Played by personal teen crush Joseph Gordon-Levitt, Edward Snowden is a computer genius/data analyst specialist. Nothing else, nothing more. He is portrayed as a morally correct man who just loves his country and wants to lead a simple life. Having been dubbed both a hero and a traitor since he leaked an estimated 2million international files, Stone has chosen the hero side of Snowden to be the one the masses are seeing. However, the academy award winning director has chosen a more subtle path compared to any extravagant bias a là Natural Born Killers.

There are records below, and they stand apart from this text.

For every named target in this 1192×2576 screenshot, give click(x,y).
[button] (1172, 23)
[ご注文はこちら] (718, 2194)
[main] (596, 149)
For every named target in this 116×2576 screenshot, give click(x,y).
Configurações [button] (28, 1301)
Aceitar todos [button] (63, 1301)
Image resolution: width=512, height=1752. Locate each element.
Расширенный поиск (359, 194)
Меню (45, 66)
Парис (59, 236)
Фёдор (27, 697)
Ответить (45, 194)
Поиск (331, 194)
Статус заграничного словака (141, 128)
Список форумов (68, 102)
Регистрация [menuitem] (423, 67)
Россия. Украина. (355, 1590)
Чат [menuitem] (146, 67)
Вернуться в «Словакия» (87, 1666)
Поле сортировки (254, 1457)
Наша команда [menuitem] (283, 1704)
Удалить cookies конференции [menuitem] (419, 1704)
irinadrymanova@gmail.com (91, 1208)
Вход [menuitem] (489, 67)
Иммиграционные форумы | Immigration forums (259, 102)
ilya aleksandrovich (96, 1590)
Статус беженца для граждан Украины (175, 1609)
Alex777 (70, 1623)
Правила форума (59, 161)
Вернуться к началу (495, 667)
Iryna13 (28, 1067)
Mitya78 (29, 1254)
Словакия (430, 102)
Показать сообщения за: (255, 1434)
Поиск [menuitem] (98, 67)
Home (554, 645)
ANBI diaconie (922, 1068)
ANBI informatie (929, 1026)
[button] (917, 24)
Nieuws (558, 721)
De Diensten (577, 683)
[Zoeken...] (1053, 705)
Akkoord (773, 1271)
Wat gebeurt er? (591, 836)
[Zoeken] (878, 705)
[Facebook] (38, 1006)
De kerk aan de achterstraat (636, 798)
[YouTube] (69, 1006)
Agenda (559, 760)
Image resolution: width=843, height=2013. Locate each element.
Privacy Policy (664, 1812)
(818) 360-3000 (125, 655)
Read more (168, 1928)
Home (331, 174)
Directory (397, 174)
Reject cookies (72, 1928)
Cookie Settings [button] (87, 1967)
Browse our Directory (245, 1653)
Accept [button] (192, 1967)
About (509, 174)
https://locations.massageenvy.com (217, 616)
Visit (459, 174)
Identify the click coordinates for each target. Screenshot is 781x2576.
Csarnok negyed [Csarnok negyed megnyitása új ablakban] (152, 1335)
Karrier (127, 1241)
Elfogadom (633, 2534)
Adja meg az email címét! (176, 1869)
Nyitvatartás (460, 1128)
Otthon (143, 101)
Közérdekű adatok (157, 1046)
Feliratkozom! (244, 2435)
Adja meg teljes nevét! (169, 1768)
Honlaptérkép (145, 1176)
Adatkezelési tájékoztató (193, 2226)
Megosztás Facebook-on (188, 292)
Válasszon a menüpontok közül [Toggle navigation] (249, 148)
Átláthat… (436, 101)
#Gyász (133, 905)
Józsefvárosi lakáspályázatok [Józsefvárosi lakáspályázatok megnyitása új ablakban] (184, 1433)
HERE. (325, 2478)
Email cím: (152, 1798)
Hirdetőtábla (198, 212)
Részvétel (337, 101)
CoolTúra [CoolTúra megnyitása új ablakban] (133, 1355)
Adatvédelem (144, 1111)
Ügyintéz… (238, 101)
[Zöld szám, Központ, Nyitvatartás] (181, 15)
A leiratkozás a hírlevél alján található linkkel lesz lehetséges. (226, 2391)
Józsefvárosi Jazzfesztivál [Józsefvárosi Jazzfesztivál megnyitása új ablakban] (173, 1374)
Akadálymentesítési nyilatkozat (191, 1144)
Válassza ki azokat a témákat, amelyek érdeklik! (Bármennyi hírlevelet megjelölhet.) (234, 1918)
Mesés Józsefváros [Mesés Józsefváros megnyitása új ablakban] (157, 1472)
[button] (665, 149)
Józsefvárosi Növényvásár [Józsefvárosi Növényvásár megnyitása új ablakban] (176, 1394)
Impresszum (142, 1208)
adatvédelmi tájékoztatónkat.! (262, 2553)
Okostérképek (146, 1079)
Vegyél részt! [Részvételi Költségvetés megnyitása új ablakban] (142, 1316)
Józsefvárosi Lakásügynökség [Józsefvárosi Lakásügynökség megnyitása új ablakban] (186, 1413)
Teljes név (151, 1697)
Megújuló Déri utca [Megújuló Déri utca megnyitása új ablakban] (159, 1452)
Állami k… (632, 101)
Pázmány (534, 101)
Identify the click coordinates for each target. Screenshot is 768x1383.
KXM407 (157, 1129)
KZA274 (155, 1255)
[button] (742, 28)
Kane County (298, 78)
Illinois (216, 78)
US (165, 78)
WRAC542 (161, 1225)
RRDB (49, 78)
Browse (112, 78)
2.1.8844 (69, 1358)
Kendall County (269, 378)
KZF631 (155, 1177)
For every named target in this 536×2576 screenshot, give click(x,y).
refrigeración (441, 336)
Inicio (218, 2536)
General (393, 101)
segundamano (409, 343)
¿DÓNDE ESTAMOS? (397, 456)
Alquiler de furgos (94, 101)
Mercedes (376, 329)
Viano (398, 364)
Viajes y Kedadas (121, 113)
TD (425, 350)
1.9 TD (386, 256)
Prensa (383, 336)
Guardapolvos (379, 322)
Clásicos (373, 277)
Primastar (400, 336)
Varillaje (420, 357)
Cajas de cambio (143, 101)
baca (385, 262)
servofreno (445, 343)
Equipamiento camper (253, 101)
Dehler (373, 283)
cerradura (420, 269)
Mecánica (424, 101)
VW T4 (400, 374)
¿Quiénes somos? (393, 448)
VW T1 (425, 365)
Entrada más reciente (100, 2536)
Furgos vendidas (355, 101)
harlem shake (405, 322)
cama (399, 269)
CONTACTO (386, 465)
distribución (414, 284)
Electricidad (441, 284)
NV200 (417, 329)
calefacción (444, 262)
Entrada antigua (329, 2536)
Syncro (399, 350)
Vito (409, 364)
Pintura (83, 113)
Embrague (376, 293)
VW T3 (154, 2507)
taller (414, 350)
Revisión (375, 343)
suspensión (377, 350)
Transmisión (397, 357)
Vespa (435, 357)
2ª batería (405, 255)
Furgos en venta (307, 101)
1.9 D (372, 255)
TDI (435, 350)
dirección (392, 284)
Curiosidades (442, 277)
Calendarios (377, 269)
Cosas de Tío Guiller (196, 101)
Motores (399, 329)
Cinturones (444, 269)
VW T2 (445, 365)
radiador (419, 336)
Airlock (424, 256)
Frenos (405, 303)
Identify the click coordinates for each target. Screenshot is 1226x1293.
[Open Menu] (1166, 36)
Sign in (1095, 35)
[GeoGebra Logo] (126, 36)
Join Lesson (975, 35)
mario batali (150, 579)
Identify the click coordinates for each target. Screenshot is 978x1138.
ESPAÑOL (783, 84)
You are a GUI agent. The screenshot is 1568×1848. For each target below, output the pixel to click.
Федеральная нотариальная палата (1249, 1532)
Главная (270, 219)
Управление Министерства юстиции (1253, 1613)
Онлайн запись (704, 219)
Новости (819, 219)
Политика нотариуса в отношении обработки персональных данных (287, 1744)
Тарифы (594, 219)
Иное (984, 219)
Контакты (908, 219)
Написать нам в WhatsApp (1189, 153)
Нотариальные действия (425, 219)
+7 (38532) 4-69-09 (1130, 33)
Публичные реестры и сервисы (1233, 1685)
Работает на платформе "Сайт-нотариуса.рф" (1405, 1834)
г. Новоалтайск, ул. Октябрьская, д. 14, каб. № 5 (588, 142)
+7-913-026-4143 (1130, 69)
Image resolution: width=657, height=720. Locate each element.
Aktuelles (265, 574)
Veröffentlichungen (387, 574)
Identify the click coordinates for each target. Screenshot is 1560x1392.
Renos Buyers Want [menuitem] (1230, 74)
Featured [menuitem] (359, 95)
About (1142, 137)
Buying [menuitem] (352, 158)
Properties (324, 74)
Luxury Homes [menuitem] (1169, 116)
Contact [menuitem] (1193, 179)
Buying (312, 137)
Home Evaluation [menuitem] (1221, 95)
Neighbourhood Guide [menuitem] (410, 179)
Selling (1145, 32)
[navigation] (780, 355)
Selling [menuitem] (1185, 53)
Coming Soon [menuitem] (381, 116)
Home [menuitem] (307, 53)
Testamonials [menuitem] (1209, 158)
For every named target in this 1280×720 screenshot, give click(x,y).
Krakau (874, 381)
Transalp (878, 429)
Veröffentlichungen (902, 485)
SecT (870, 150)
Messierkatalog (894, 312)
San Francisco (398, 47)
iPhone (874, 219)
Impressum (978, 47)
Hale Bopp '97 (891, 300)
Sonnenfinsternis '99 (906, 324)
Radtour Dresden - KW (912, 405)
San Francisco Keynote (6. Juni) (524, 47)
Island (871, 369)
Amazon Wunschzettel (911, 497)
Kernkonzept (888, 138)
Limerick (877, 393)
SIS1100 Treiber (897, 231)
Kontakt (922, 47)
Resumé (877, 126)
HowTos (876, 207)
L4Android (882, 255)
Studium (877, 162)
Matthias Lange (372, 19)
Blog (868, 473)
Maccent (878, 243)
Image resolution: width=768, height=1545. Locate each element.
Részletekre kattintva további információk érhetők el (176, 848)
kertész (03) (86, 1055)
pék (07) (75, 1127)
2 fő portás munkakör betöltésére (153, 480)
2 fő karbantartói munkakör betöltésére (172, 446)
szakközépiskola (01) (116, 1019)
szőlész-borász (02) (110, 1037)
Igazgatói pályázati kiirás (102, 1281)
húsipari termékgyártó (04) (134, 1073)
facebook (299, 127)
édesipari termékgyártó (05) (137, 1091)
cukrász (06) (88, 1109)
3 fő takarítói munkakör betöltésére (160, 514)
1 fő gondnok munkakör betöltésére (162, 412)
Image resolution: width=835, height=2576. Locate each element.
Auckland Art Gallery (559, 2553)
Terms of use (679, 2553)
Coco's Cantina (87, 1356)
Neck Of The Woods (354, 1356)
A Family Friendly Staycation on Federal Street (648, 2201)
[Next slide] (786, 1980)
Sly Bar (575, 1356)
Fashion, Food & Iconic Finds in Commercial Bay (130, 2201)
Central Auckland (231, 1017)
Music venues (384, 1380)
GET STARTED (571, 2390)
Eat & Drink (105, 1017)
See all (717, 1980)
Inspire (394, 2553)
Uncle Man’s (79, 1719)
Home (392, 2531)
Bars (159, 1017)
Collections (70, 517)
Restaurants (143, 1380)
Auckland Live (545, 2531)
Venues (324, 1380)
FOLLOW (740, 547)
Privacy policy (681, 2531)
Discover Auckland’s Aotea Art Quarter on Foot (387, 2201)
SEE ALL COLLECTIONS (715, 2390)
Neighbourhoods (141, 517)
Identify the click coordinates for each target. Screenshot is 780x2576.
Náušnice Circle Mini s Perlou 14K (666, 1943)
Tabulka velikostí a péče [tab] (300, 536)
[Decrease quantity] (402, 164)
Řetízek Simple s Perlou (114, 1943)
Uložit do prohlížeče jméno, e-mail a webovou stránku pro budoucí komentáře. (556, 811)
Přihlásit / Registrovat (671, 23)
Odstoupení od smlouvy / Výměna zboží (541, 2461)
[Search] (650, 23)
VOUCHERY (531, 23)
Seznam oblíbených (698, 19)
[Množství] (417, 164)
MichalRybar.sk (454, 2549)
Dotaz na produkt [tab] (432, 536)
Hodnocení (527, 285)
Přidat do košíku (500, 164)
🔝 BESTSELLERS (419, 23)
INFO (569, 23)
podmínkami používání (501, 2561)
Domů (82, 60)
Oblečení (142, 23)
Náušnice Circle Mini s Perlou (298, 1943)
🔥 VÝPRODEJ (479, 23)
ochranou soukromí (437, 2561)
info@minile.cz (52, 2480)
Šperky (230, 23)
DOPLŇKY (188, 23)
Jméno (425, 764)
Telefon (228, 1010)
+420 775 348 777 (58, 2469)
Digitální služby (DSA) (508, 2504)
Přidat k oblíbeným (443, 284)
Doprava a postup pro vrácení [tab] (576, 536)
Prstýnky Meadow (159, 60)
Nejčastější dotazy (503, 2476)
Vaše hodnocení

By including humanising factors like his girlfriend, his real-life illness epilepsy and his close relationships with colleagues, we are steered into seeing a side of the man, who now lives in hiding in Moscow from extradition, as someone who just wanted to expose the bad and help the good. From the very beginning, we sympathise with Snowden. In an extremely cringe-worthy moment, he breaks his legs trying to serve in the army. This "good guy soldier" image is painted from the very beginning, showing a very patriotic and determined man. We then follow him on a progressive journey as he works his way up in the ranks of computers and eventually the government as he is eventually employed by companies such as the CIA and the NSA. It is then that we are introduced to the real bad guys.
The greatest achievement stone has had within this dazzling biopic is his balancing of the two extremes; the good and the bad. Sometimes a very thin line, something our protagonist is constantly faced with. The bad is not-so-subtle as it is passed onto the government officials. The usual scapegoat for all conspiracy theories, stone’s film adds logical reasoning behind whispers as he paints the people working for the American government as the very people who are deliberately spying on their own every-day citizens.
It is a very scary film. Not in the usual Eli Roth horror way, but more so in the fact that it is very real. By making Snowden out to be so innocent it only highlights the point that what the government is doing is really, really bad. Upon seeing the film, you are given Band-Aids, which is the tactical device that Snowden uses in the film in order to cover up any laptop or phone cameras he has. My vote for scariest sex scene in 2016 goes straight to Mr Stone, as an ‘oh no’ moment carefully plays out for the young couple of Snowden and his girlfriend, poignantly played by The Descendant’s Shailene Woodley.
Snowden is a remarkable film. Technically it is stunning. Long shots and wide angles highlight the beauty that can be the American countryside. What Stone lacks in sometimes a slow-moving plot, he makes up for in character development that makes you thank him for the 2 plus hours he gives in order for you to get a grip on some of the technical jargon that is produced when watching a film with a plot focused around computers. However, any audience member going into the film hoping to see Snowden exposed for the traitor they think he is, will be gravely disappointed. In this film, he is painted as the ultimate American hero: patriotic, brave, a loyal boyfriend and extremely dedicated to his job.
This is Stone’s biggest fault within this otherwise great film. He has completely forgone any kind of third dimension for Levitt’s character, making his audiences' minds up before the credits roll. Personally, I was fine with the bias. I enjoyed only having to focus on a one-sided character, as all my attention was focused on understanding the sometimes impossible “technology talk” that surrounds the clever dialogue. But for someone who is wanting more out of the portrayal of a controversial figure, I am sorry to disappoint you, but you’re going to have to look elsewhere.
This wonderfully directed film is an incredibly biased and one sided view at the rise and (some would argue) fall, of Edward Snowden’s career. However, for someone like me, a reluctant outsider of the world of technology, this kind of good guy getting back at the bad tale is exactly what my moral subconscious needs. So well done Mr Stone, you have painted Snowden as a complete and utter hero and to be honest, you have pulled it off splendidly. Kudos.